Was ist Hingabe und Initiation? Paganismus und polytheistische Glaubenssysteme
In polytheistischen Glaubenssystemen ist das Ritual der Hingabe der Akt, mit dem sich eine Person spirituell an eine bestimmte Gottheit bindet. Angehörige monotheistischer Religionen betrachten diesen Brauch aufgrund von Vorurteilen und Fehlinformationen oft als etwas Negatives – sie empfinden Angst davor und stellen ihn entsprechend dar. Dabei handelt es sich weder um etwas Schlechtes noch um ein dunkles Ritual. Lassen Sie mich es genauer erklären, damit es verständlicher wird:
Nehmen wir an, du, die diesen Text liest, folgst dem islamischen Glauben: So wie du beim Eintritt in den Islam das Glaubensbekenntnis (Schahada) sprichst, ist der Akt der Hingabe im Grunde genau dasselbe. Während du dich im Islam Allah durch das Sprechen der Schahada weihst, versprechen Anhänger polytheistischer Religionen im Rahmen einer Initiation oder Hingabe ihrer Gottheit Treue und widmen ihr ihr Leben, um deren Pfad zu folgen. Verabschieden Sie sich also bitte von dem Gedanken, dass dies eine grausame oder verwerfliche Handlung sei.
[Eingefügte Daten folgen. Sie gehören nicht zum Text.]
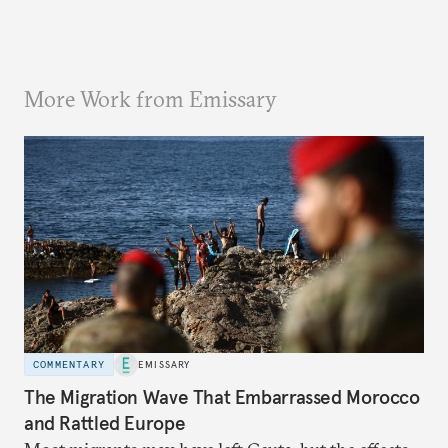
More Work from Emissary
COMMENTARY
EMISSARY
The Migration Wave That Embarrassed Morocco
and Rattled Europe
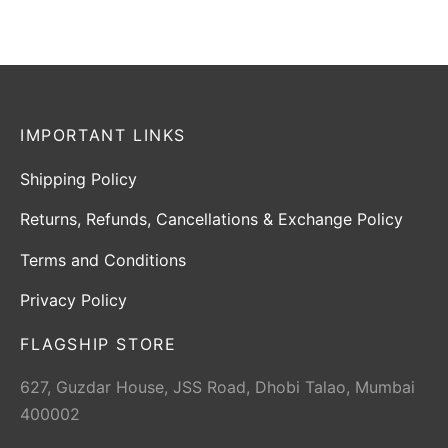
IMPORTANT LINKS
Shipping Policy
Returns, Refunds, Cancellations & Exchange Policy
Terms and Conditions
Privacy Policy
FLAGSHIP STORE
627, Guzdar House, JSS Road, Dhobi Talao, Mumbai
400002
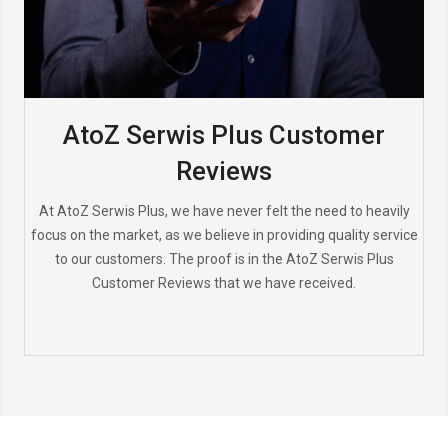
AtoZ Serwis Plus Customer
Reviews
At AtoZ Serwis Plus, we have never felt the need to heavily
focus on the market, as we believe in providing quality service
to our customers. The proof is in the AtoZ Serwis Plus
Customer Reviews that we have received.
Dass Menschen einem polytheistischen Glauben folgen, macht sie keineswegs zu schlechten Menschen. Solche Entscheidungen liegen im Gewissen des Einzelnen. Genau wie es in abrahamitischen Religionen wie dem Islam, dem Christentum oder dem Judentum nicht nur gute Menschen gibt, ist es auch im Polytheismus: Es gibt Gute und Schlechte. Dies ist eine persönliche Entscheidung und hat nichts mit dem Glauben an sich zu tun. Wenn jemand Böses tut, anderen schadet und sich dabei auf seinen Glauben beruft, dann tut er dies nur, um vor Gericht eine mildere Strafe zu erhalten (genau wie Mörder, die sagen: "Der Teufel hat mich dazu gebracht").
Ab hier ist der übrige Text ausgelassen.